Before Anyone Else - Love In All Seasons - Page 19

"I have no idea," I reply. After I was gone, I tried not to look back, kept my eyes fixed forward. But sometimes, the memories hit me like a ton of bricks, and I knew that I couldn’t escape them so easily.

"They thought you were an FBI agent," he explains. "Or a government experiment gone wrong. Everyone’s been wondering for years what happened to you.”

"I know I have some explaining to do," I reply, and I check my watch. "But the reunion starts soon, right?”

He stares at me, and then, to my surprise, he laughs. "Shit, dude, you never did make a lot of sense to me," he remarks. "Starts in forty minutes or so. You really ready for that??”

"I am,” I reply, and I mean it. I didn’t come all this way just to drop out now. She’s here. I can feel it. Taste her in the air. I’m not getting out of here until I’ve had a chance to look her in the eye and tell her how sorry I am.

Jordan sighs, shakes his head.

"All right, you better get cleaned up. You’ll need to look good if you want to try and win Bailey back," he tells me. "But you’re not leaving town until you tell me everything that happened while you were gone, you hear me?”

"Sure," I lie at once. Anything to get me down to that reunion. Because tonight is the night that I am going to see Bailey again. And, after ten years’ wait, I am so damn ready.

3

BAILEY

As soon as I step onto campus once more, memories of my high school years come flooding back into my head.

"Hard to believe we’ve been out of here for a whole decade, huh?” Liv remarks, nudging me as she links her arm through mine.

I nod. "Yeah, hard to believe," I echo. The annual Sweetheart Dance for students was held here earlier this evening, and now it’s time for the Sweetheart Reunion.

I look around and try to remind myself that yes, I really am here, and yes, this really is happening.

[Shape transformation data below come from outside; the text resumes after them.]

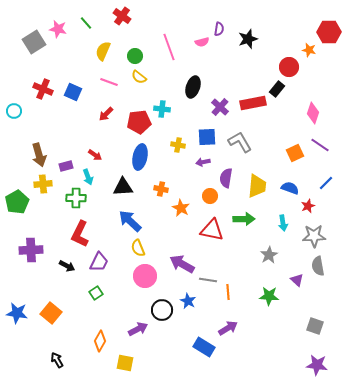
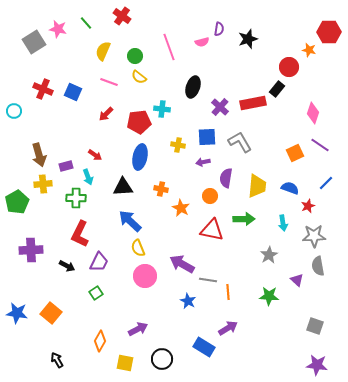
black circle at (162, 310): moved 49 px down
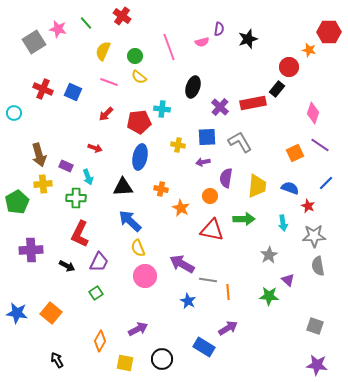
cyan circle at (14, 111): moved 2 px down
red arrow at (95, 155): moved 7 px up; rotated 16 degrees counterclockwise
purple rectangle at (66, 166): rotated 40 degrees clockwise
red star at (308, 206): rotated 24 degrees counterclockwise
purple triangle at (297, 280): moved 9 px left
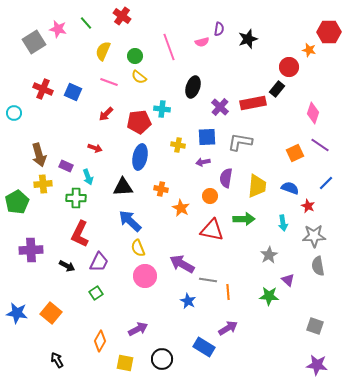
gray L-shape at (240, 142): rotated 50 degrees counterclockwise
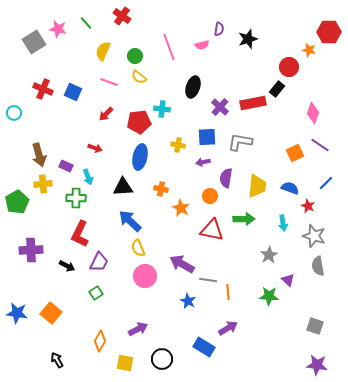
pink semicircle at (202, 42): moved 3 px down
gray star at (314, 236): rotated 20 degrees clockwise
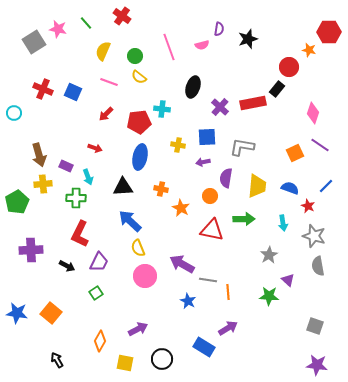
gray L-shape at (240, 142): moved 2 px right, 5 px down
blue line at (326, 183): moved 3 px down
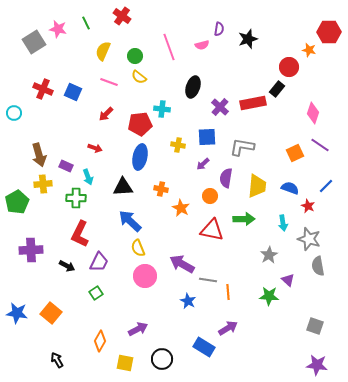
green line at (86, 23): rotated 16 degrees clockwise
red pentagon at (139, 122): moved 1 px right, 2 px down
purple arrow at (203, 162): moved 2 px down; rotated 32 degrees counterclockwise
gray star at (314, 236): moved 5 px left, 3 px down
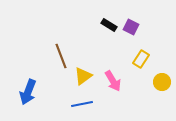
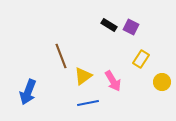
blue line: moved 6 px right, 1 px up
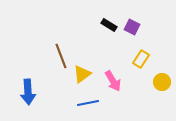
purple square: moved 1 px right
yellow triangle: moved 1 px left, 2 px up
blue arrow: rotated 25 degrees counterclockwise
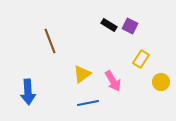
purple square: moved 2 px left, 1 px up
brown line: moved 11 px left, 15 px up
yellow circle: moved 1 px left
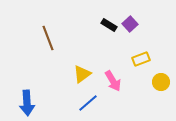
purple square: moved 2 px up; rotated 21 degrees clockwise
brown line: moved 2 px left, 3 px up
yellow rectangle: rotated 36 degrees clockwise
blue arrow: moved 1 px left, 11 px down
blue line: rotated 30 degrees counterclockwise
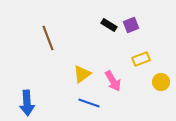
purple square: moved 1 px right, 1 px down; rotated 21 degrees clockwise
blue line: moved 1 px right; rotated 60 degrees clockwise
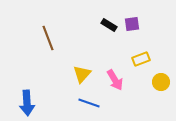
purple square: moved 1 px right, 1 px up; rotated 14 degrees clockwise
yellow triangle: rotated 12 degrees counterclockwise
pink arrow: moved 2 px right, 1 px up
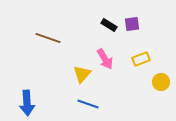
brown line: rotated 50 degrees counterclockwise
pink arrow: moved 10 px left, 21 px up
blue line: moved 1 px left, 1 px down
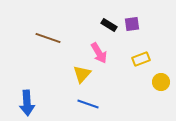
pink arrow: moved 6 px left, 6 px up
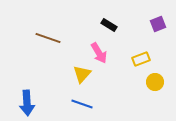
purple square: moved 26 px right; rotated 14 degrees counterclockwise
yellow circle: moved 6 px left
blue line: moved 6 px left
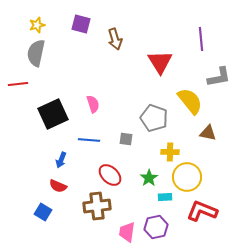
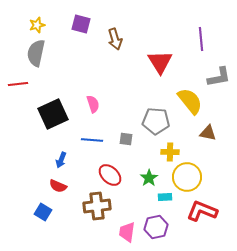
gray pentagon: moved 2 px right, 3 px down; rotated 16 degrees counterclockwise
blue line: moved 3 px right
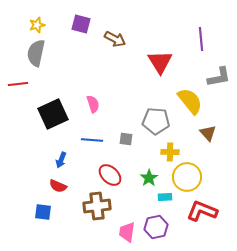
brown arrow: rotated 45 degrees counterclockwise
brown triangle: rotated 36 degrees clockwise
blue square: rotated 24 degrees counterclockwise
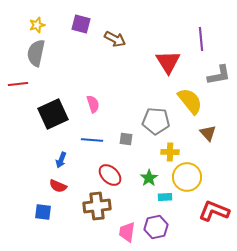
red triangle: moved 8 px right
gray L-shape: moved 2 px up
red L-shape: moved 12 px right
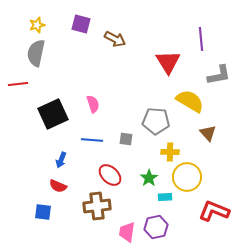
yellow semicircle: rotated 20 degrees counterclockwise
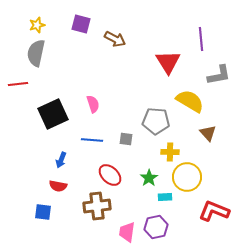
red semicircle: rotated 12 degrees counterclockwise
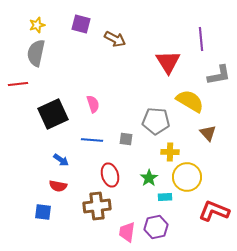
blue arrow: rotated 77 degrees counterclockwise
red ellipse: rotated 30 degrees clockwise
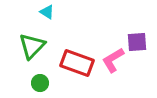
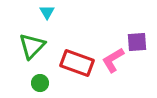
cyan triangle: rotated 28 degrees clockwise
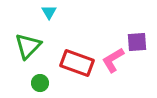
cyan triangle: moved 2 px right
green triangle: moved 4 px left
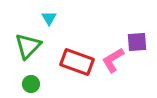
cyan triangle: moved 6 px down
red rectangle: moved 1 px up
green circle: moved 9 px left, 1 px down
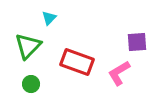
cyan triangle: rotated 14 degrees clockwise
pink L-shape: moved 6 px right, 13 px down
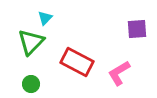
cyan triangle: moved 4 px left
purple square: moved 13 px up
green triangle: moved 3 px right, 4 px up
red rectangle: rotated 8 degrees clockwise
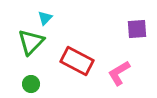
red rectangle: moved 1 px up
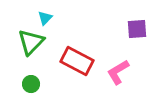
pink L-shape: moved 1 px left, 1 px up
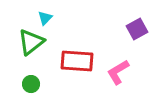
purple square: rotated 25 degrees counterclockwise
green triangle: rotated 8 degrees clockwise
red rectangle: rotated 24 degrees counterclockwise
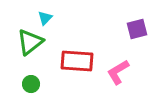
purple square: rotated 15 degrees clockwise
green triangle: moved 1 px left
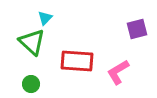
green triangle: moved 2 px right; rotated 40 degrees counterclockwise
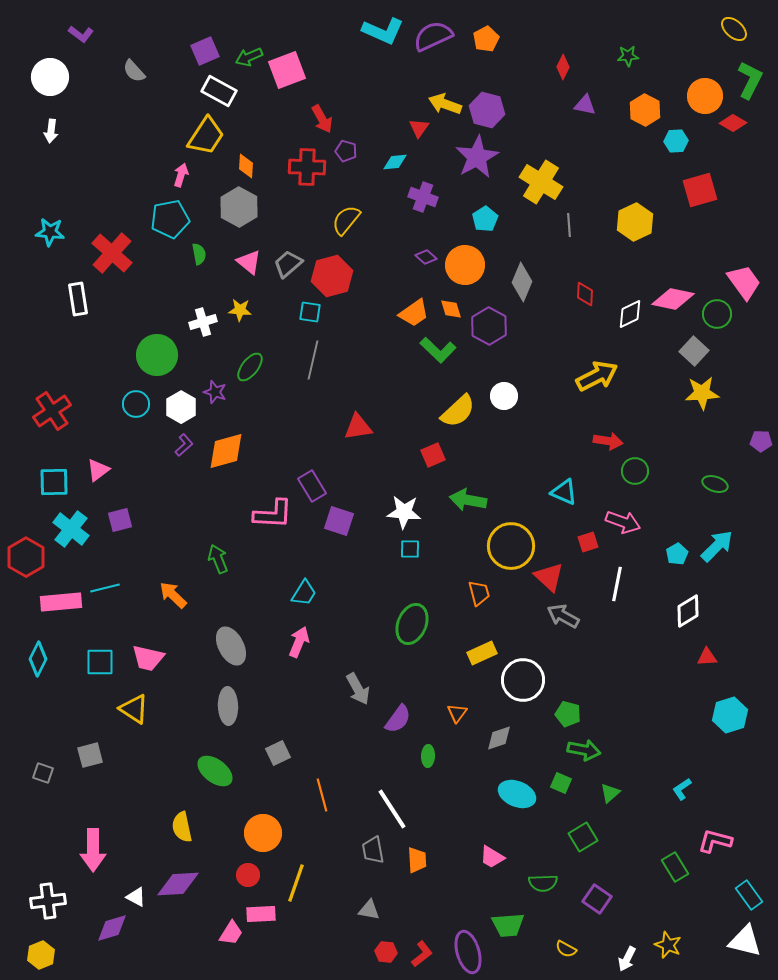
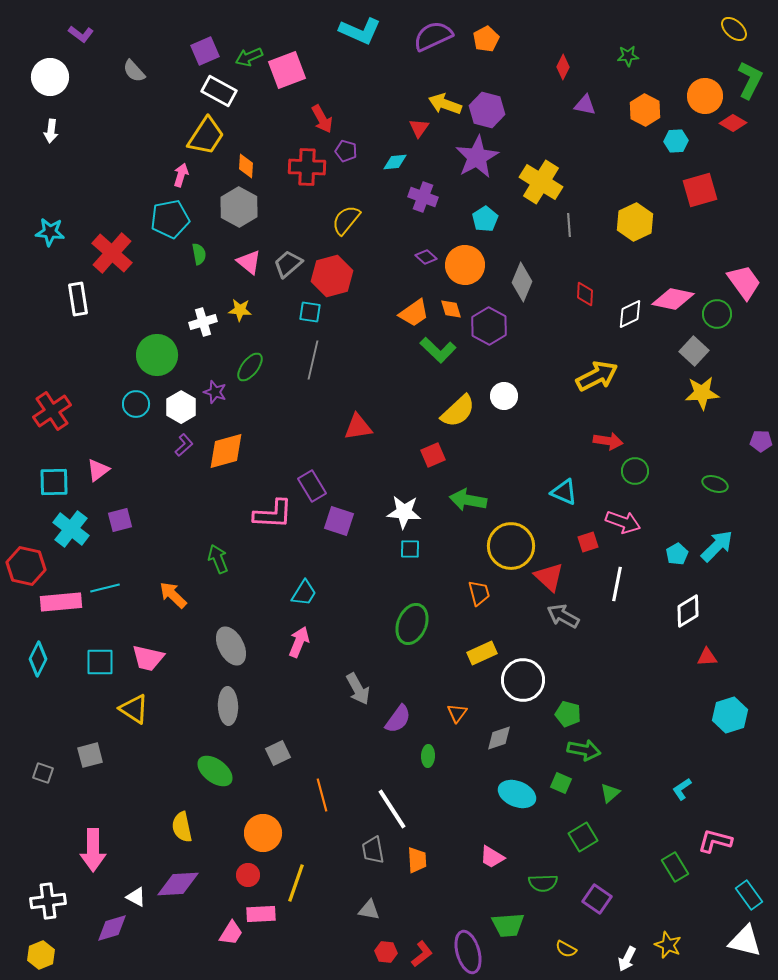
cyan L-shape at (383, 31): moved 23 px left
red hexagon at (26, 557): moved 9 px down; rotated 18 degrees counterclockwise
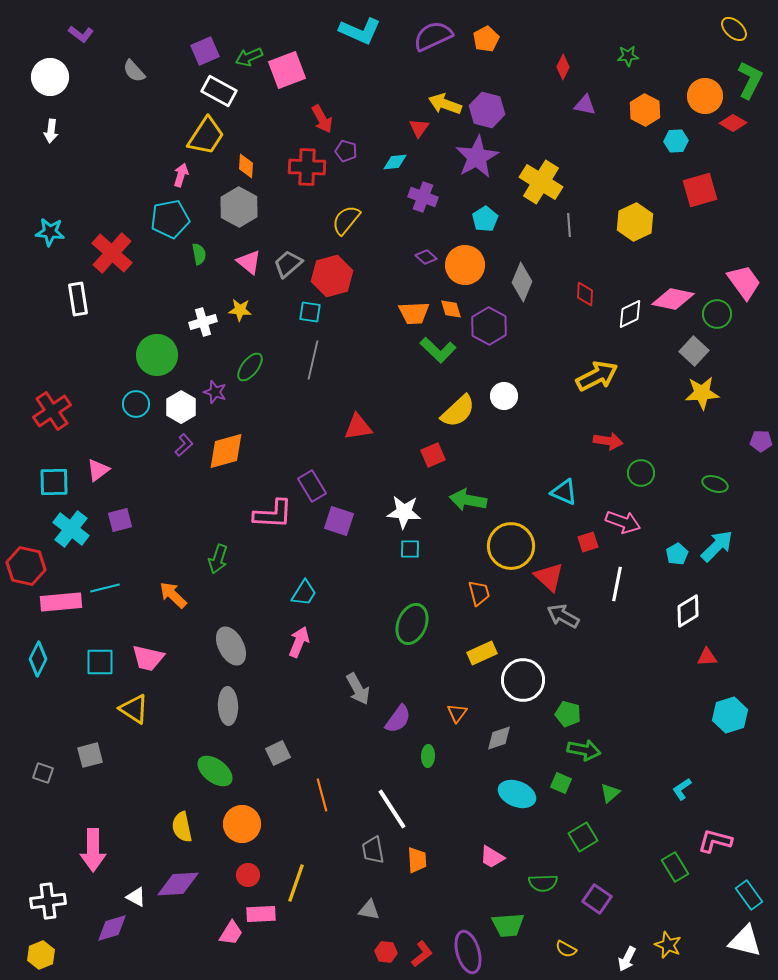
orange trapezoid at (414, 313): rotated 32 degrees clockwise
green circle at (635, 471): moved 6 px right, 2 px down
green arrow at (218, 559): rotated 140 degrees counterclockwise
orange circle at (263, 833): moved 21 px left, 9 px up
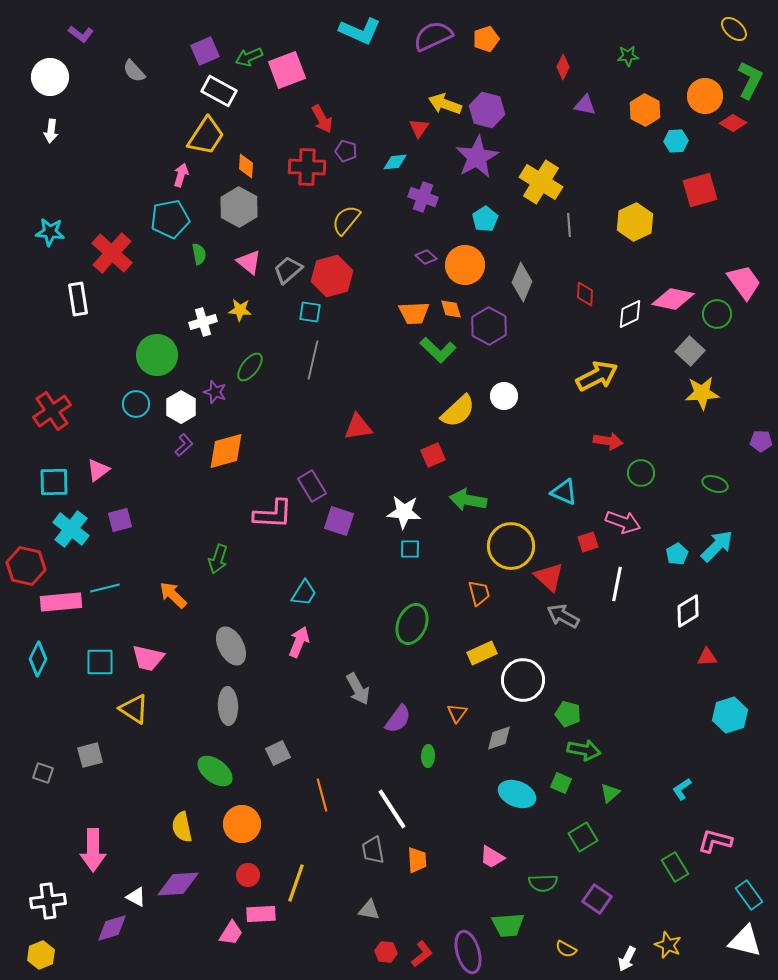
orange pentagon at (486, 39): rotated 10 degrees clockwise
gray trapezoid at (288, 264): moved 6 px down
gray square at (694, 351): moved 4 px left
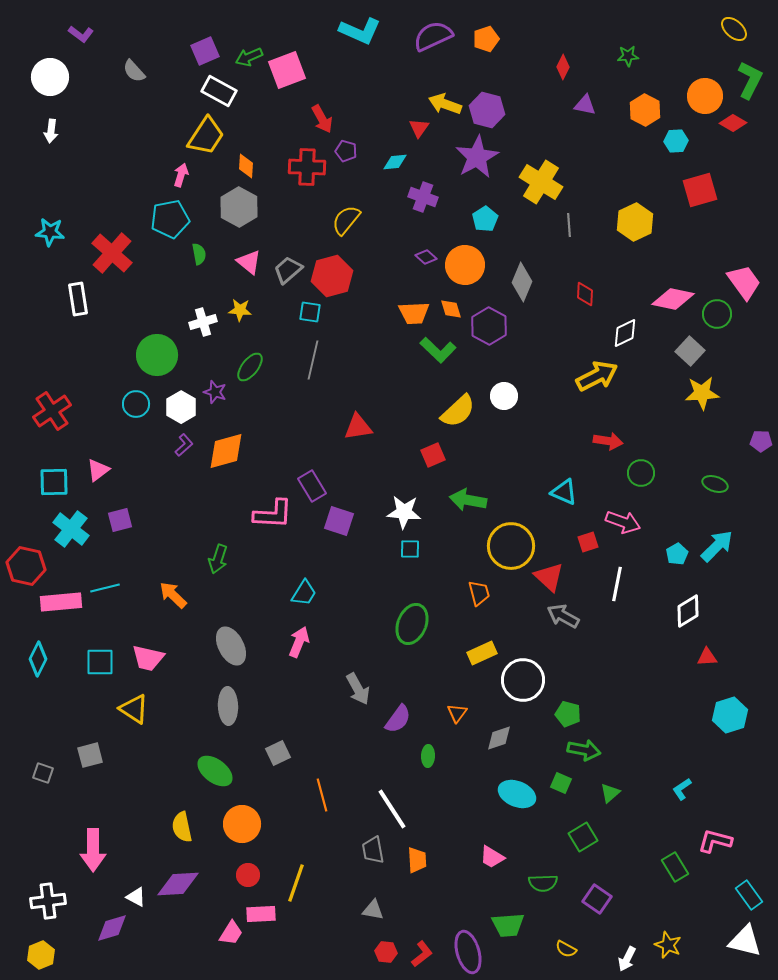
white diamond at (630, 314): moved 5 px left, 19 px down
gray triangle at (369, 910): moved 4 px right
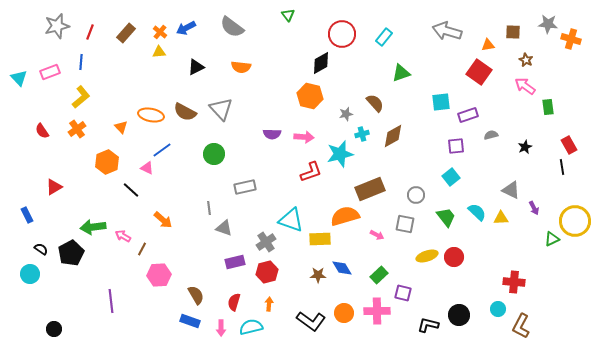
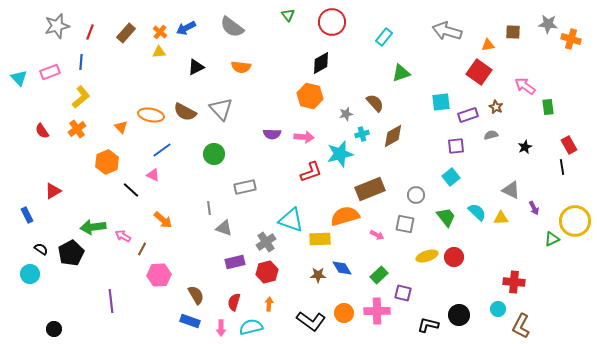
red circle at (342, 34): moved 10 px left, 12 px up
brown star at (526, 60): moved 30 px left, 47 px down
pink triangle at (147, 168): moved 6 px right, 7 px down
red triangle at (54, 187): moved 1 px left, 4 px down
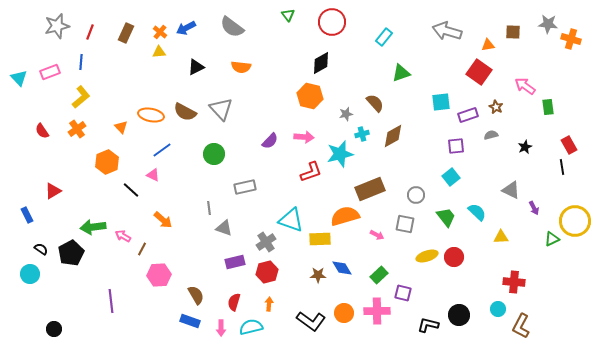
brown rectangle at (126, 33): rotated 18 degrees counterclockwise
purple semicircle at (272, 134): moved 2 px left, 7 px down; rotated 48 degrees counterclockwise
yellow triangle at (501, 218): moved 19 px down
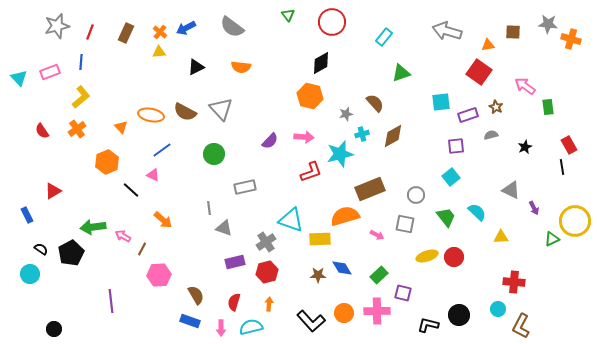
black L-shape at (311, 321): rotated 12 degrees clockwise
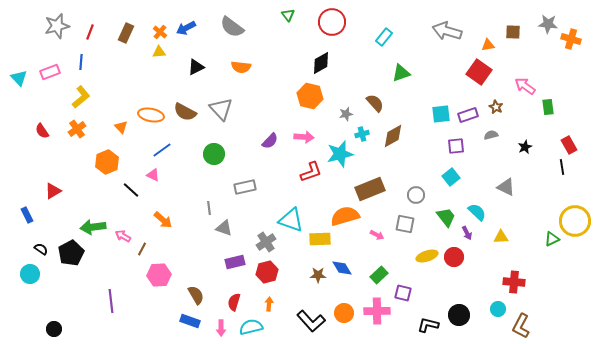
cyan square at (441, 102): moved 12 px down
gray triangle at (511, 190): moved 5 px left, 3 px up
purple arrow at (534, 208): moved 67 px left, 25 px down
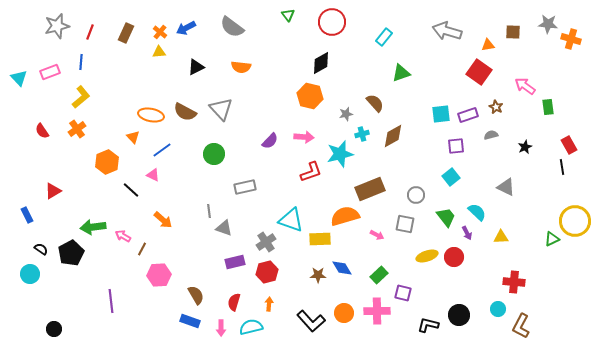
orange triangle at (121, 127): moved 12 px right, 10 px down
gray line at (209, 208): moved 3 px down
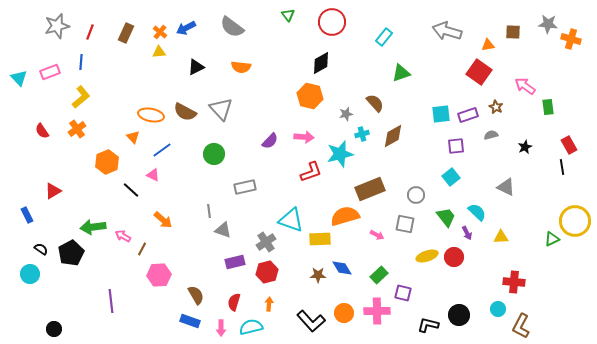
gray triangle at (224, 228): moved 1 px left, 2 px down
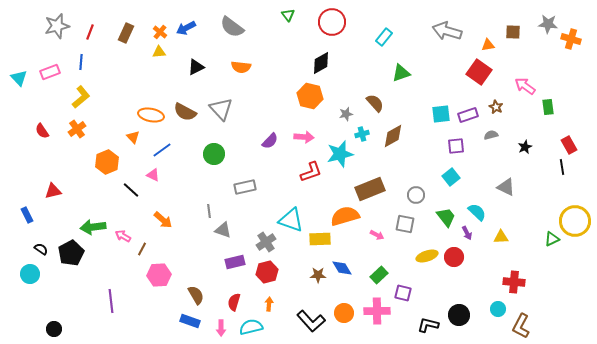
red triangle at (53, 191): rotated 18 degrees clockwise
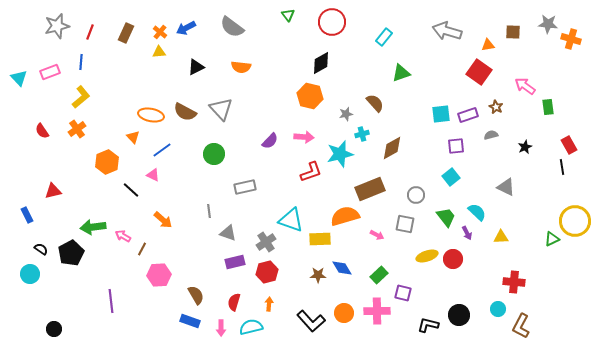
brown diamond at (393, 136): moved 1 px left, 12 px down
gray triangle at (223, 230): moved 5 px right, 3 px down
red circle at (454, 257): moved 1 px left, 2 px down
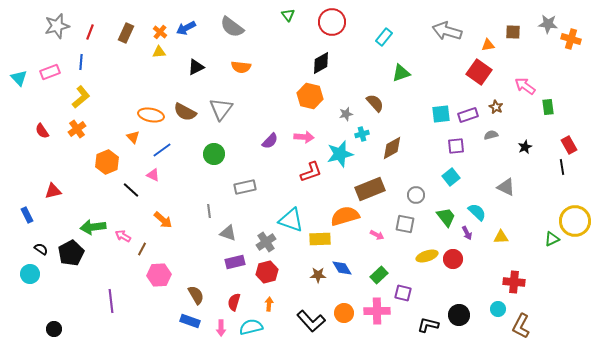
gray triangle at (221, 109): rotated 20 degrees clockwise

Over there, by the fountain in front of the main entrance – that's where I met Baxter for the first time. Is it strange that I can remember it so vividly all these years later? Some people would probably think that it is.

The first time that I laid eyes on him, it was like a switch had flipped in my head. I knew everyone in Sweetheart back then, and yet, somehow, I had never met him before. Being the curious little thing that I was, I strode straight up to him, cocked my head to the side, and spoke.

"Who are you?”

He glanced over at me. He was leaning on the edge of the fountain, looking around, taking everyone in. He was tall, a good six feet, with bright blue eyes and messy dark hair that looked a little overgrown. He grinned at me.

"Who’s asking?”

"I am," I replied. "So? Who are you?”

"I’m Baxter," he told me. "I’m new here."

"I’m Bailey," I replied, sticking my hand out to greet him. "I’m not."

He laughed, eyed me for a moment. Even back then, I could feel something bubbling between us. I didn’t have the words for it yet, but I soon would.

The week that he got onto the football team, he asked me to come out with him after his first game. I agreed at once. I went to the stadium and cheered him on until my voice was hoarse, and he drove me in his beat-up old car out of town to a small diner where we shared milkshakes and fries like we were in the movies.

He had moved here to live with his aunt and uncle, he told me – didn't explain what had driven him here in the first place, but frankly, I was crushing way too hard to think about that. He held my hand under the table, and, when he led me back out to his car, he kissed me for the first time.

That kiss had imprinted itself on my memory like a brand, the pressure of his lips on mine, of his hands on my waist, pulling me close, making sure that I knew how much he wanted me. I had to catch my breath when he pulled back, and he leaned his forehead against mine for a moment, closed his eyes, as though he was sealing this moment in his memory for good. I knew how he felt. It was everything that I needed it to be. And way more than that, too.

From there, we’d hold hands in school and hang out together every chance that we got. And I fell in love with him. So hard and so fast that I couldn’t control it. I loved him like crazy and he made me feel so loved in return.